- What this task involves
Please return every entry below exactly as written, without any of its pictures.

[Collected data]
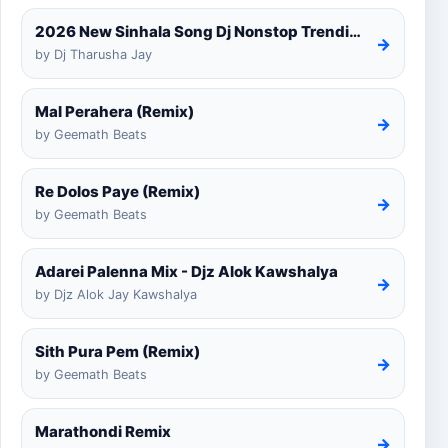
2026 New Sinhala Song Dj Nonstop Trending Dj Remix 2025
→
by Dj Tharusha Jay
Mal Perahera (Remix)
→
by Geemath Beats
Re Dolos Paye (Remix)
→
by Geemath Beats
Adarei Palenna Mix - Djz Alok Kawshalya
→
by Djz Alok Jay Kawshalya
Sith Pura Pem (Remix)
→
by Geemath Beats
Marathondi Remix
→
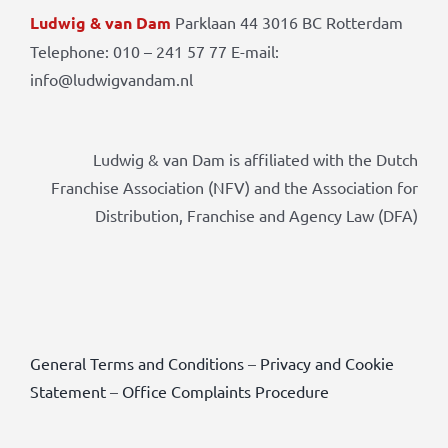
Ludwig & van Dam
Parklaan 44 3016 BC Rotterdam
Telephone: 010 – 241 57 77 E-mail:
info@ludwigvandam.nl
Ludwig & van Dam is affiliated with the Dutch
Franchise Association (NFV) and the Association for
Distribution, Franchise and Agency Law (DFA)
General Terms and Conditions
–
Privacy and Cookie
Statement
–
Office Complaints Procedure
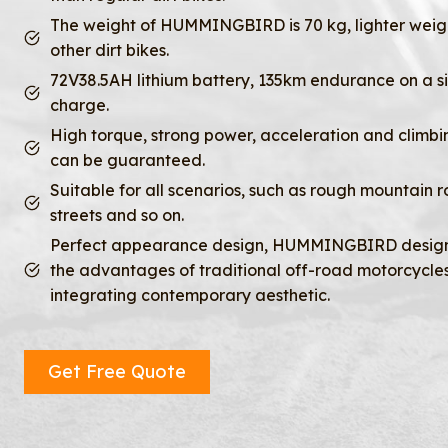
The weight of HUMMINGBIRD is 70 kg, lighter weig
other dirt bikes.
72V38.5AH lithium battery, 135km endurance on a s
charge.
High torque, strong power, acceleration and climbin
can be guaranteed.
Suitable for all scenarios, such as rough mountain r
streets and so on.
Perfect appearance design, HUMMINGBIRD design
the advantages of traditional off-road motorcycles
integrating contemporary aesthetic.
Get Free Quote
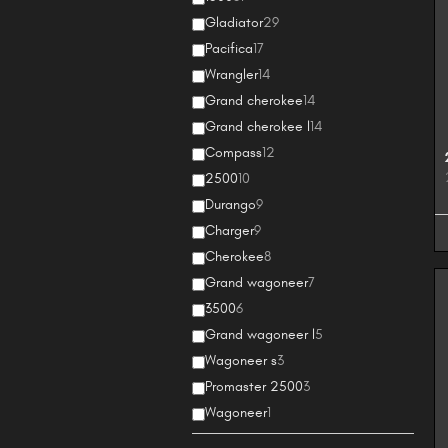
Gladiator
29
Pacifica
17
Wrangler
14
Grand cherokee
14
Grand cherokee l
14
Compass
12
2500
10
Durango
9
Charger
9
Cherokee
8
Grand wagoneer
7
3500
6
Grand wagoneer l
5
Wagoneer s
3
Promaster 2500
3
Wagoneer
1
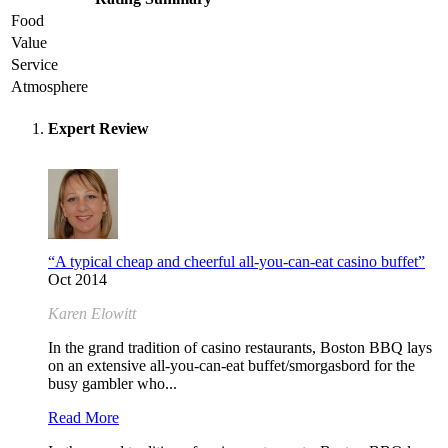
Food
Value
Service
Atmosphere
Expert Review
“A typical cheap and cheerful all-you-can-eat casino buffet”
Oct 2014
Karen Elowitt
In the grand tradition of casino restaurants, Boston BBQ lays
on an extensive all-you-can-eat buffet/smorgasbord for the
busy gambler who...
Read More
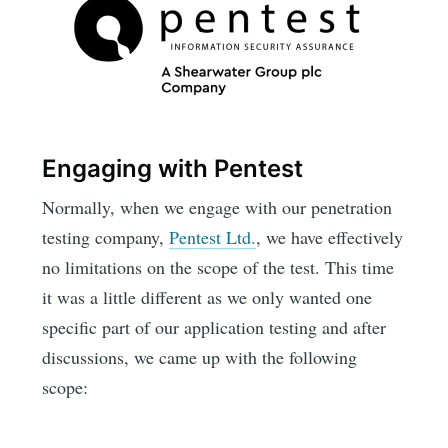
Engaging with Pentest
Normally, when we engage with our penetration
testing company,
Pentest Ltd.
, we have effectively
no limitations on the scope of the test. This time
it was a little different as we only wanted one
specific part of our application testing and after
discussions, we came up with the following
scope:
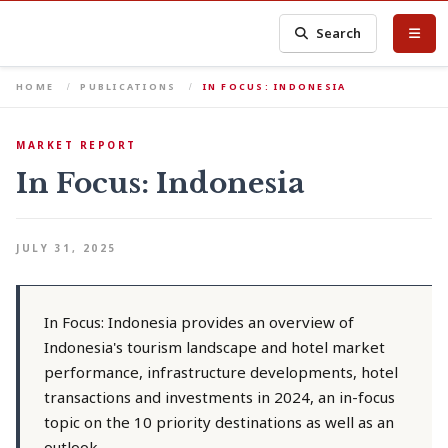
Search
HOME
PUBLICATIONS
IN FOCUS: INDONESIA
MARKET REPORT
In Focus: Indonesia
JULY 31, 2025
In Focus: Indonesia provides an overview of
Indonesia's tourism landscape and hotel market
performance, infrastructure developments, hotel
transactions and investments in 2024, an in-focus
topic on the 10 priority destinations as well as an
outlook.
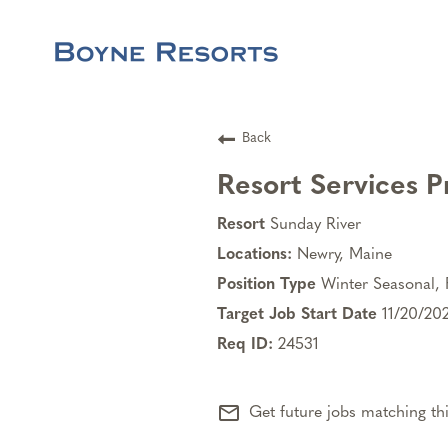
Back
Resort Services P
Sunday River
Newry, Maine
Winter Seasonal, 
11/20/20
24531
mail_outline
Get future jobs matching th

- Solution to this exercise
2026 New Sinhala Song Dj Nonstop Trending Dj Remix 2025
→
by Dj Tharusha Jay
Mal Perahera (Remix)
→
by Geemath Beats
Re Dolos Paye (Remix)
→
by Geemath Beats
Adarei Palenna Mix - Djz Alok Kawshalya
→
by Djz Alok Jay Kawshalya
Sith Pura Pem (Remix)
→
by Geemath Beats
Marathondi Remix
→
Ludwig & van Dam
Parklaan 44 3016 BC Rotterdam
Telephone: 010 – 241 57 77 E-mail:
info@ludwigvandam.nl
Ludwig & van Dam is affiliated with the Dutch
Franchise Association (NFV) and the Association for
Distribution, Franchise and Agency Law (DFA)
General Terms and Conditions
–
Privacy and Cookie
Statement
–
Office Complaints Procedure
The weight of HUMMINGBIRD is 70 kg, lighter weig
other dirt bikes.
72V38.5AH lithium battery, 135km endurance on a s
charge.
High torque, strong power, acceleration and climbin
can be guaranteed.
Suitable for all scenarios, such as rough mountain r
streets and so on.
Perfect appearance design, HUMMINGBIRD design
the advantages of traditional off-road motorcycles
integrating contemporary aesthetic.
Get Free Quote
Gladiator
29
Pacifica
17
Wrangler
14
Grand cherokee
14
Grand cherokee l
14
Compass
12
2500
10
Durango
9
Charger
9
Cherokee
8
Grand wagoneer
7
3500
6
Grand wagoneer l
5
Wagoneer s
3
Promaster 2500
3
Wagoneer
1
Food
Value
Service
Atmosphere
Expert Review
“A typical cheap and cheerful all-you-can-eat casino buffet”
Oct 2014
Karen Elowitt
In the grand tradition of casino restaurants, Boston BBQ lays
on an extensive all-you-can-eat buffet/smorgasbord for the
busy gambler who...
Read More
Engaging with Pentest
Normally, when we engage with our penetration
testing company,
Pentest Ltd.
, we have effectively
no limitations on the scope of the test. This time
it was a little different as we only wanted one
specific part of our application testing and after
discussions, we came up with the following
scope:
Search
HOME
PUBLICATIONS
IN FOCUS: INDONESIA
MARKET REPORT
In Focus: Indonesia
JULY 31, 2025
In Focus: Indonesia provides an overview of
Indonesia's tourism landscape and hotel market
performance, infrastructure developments, hotel
transactions and investments in 2024, an in-focus
topic on the 10 priority destinations as well as an
outlook.
Back
Resort Services P
Sunday River
Newry, Maine
Winter Seasonal, 
11/20/20
24531
mail_outline
Get future jobs matching th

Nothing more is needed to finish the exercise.